Die Spannung fokussiert sich immer mehr auf den Lauf: die Gelassenheit von den erfahrenen Ultraläufern um mich herum beruhigt mich, verunsichert mich aber auch (sobald es in den Gesprächen um „Aufgeben“ oder „Grenzerfahrungen“ geht).

Der eigentliche Wettkampftag (die Vorbereitung):
In der Nacht liege ich lange wach, denn es ist schwülwarm im Zimmer und unsere Zimmernachbarn köpfen noch diverse Flaschen Rum im Aussenareal der Herberge. Die Alkoholgenießer entpuppen sich als nordirische Soldaten, die ebenfalls an den Bieler Lauftagen teilnehmen. Wir wundern uns etwas über die Vorbereitung mit Alkohol und Zigaretten, aber die kräftigen und tätowierten Bulldoggen scheinen einiges verkraften zu können.
Nach einem großen Frühstück will der Vormittag gefüllt werden und die Truppe spaltet sich ab: Thorsten und ich fahren mit der Bieler Seilbahn (eine Bahn, die mit einem Stahlseil über die Schienen gezogen werden) auf ein Hochplateau, um das herrliche Panorama zu bestaunen (leider ist es zu diesig um einen Blick auf die schneebedeckten Gipfel der Viertausender zu erhaschen), während der Rest der Truppe eine Bootstour auf dem Bieler See macht.

Anschließend folgt die wichtigste Aufgabe des Tages (abgesehen vom Start): wir bauen ein Zelt im Zielbereich auf (um eine eigene Ruhezone nach der bevorstehenden Tortur zu haben) und stellen das Auto in der Nähe ab.
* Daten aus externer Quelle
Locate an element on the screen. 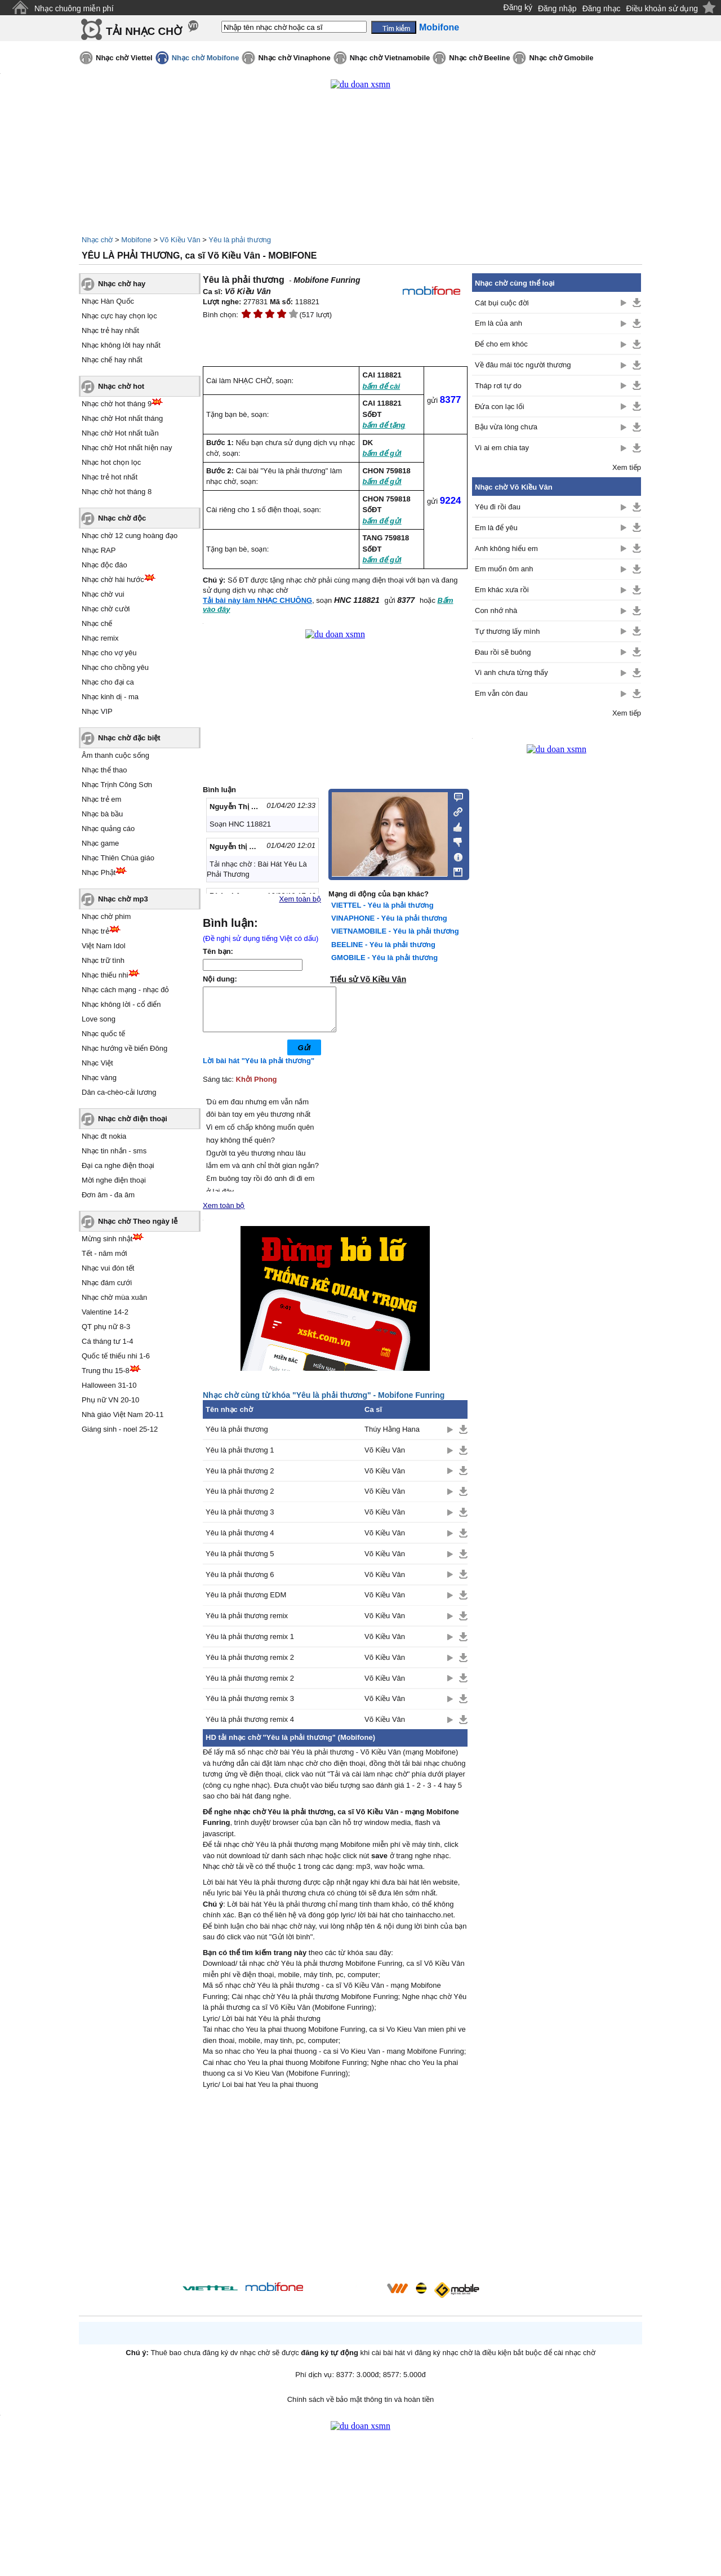 This screenshot has height=2576, width=721. Nhạc chờ điện thoại is located at coordinates (132, 1118).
Die Rückfahrt nach dem Lauf ist also gesichert. Noch ein kleiner Altstadtbummel und der traditionelle (zumindest für Annerose, Hans-Jürgen, Markus, Paul und Werner) Kaffee, dann heißt es ruhen.
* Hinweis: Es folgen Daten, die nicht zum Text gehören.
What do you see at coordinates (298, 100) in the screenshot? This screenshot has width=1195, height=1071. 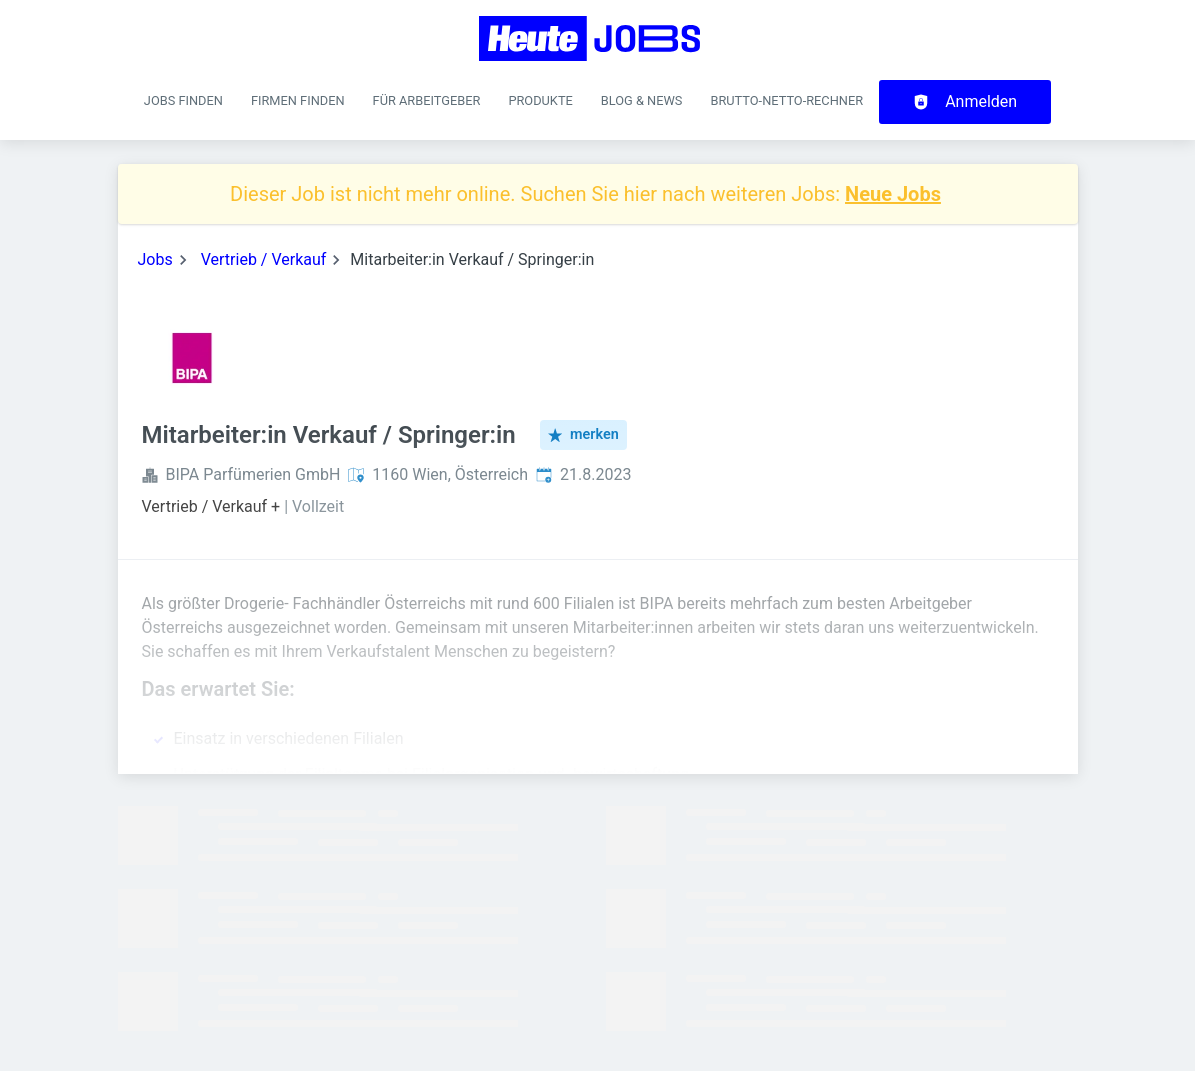 I see `Firmen finden` at bounding box center [298, 100].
Ruhe?? Ich erreiche Oli nicht! Handy aus – Panik macht sich breit! Das Handy läuft bereits heiß und ich will nicht mehr. Der Lauf ist mir egal und um 15:30h ist mir klar: Du startest nicht!! Ein Hunderter wird überbewertet! Träume müssen nicht erfüllt werden! Bin eh nicht fit für so was!
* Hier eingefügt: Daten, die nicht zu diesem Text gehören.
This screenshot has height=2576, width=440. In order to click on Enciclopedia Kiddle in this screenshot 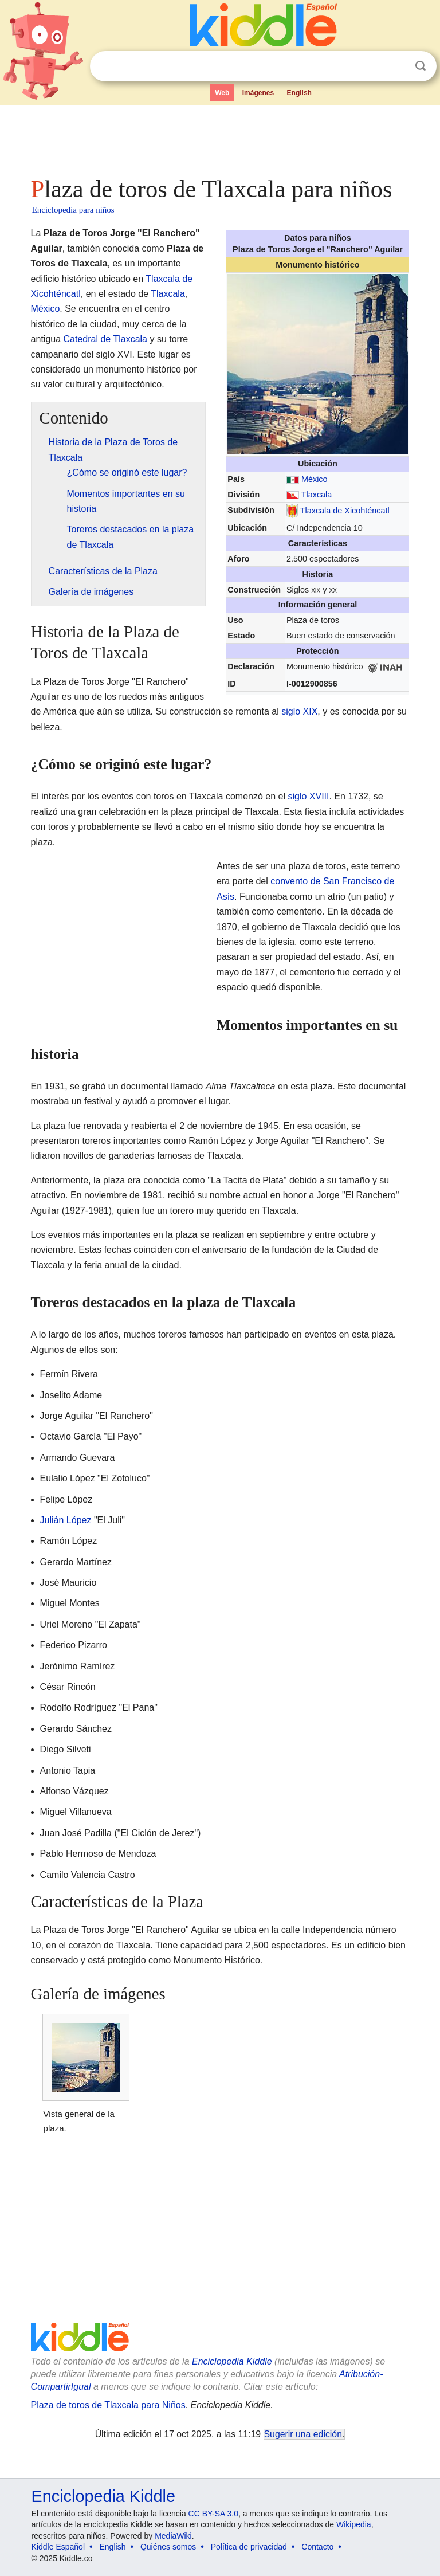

Werner bekommt meine Stimmung mit und lässt sich meine Gemütslage schildern. Sein Kommentar ist kurz, prägnant und bringt mich auch wieder ein wenig auf Kurs: „Gregor, Du bist ne Pussy!“
Das versetzt mich etwas in Rage, aber beruhigt mich auch schon wieder auf eine spezielle Art und Weise. Aber Pussys laufen keinen Hunderter…aber ich tu es!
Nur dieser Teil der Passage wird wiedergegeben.